Dataset entries:

-- Opening Marker --

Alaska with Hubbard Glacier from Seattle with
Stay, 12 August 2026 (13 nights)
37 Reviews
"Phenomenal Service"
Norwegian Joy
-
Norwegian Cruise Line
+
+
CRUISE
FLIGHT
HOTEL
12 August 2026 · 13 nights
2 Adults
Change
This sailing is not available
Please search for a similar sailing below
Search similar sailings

-- Closing Marker --

What the task requires: Word for word, print every line above.

Written reply:
Alaska with Hubbard Glacier from Seattle with
Stay, 12 August 2026 (13 nights)
37 Reviews
"Phenomenal Service"
Norwegian Joy
-
Norwegian Cruise Line
+
+
CRUISE
FLIGHT
HOTEL
12 August 2026 · 13 nights
2 Adults
Change
This sailing is not available
Please search for a similar sailing below
Search similar sailings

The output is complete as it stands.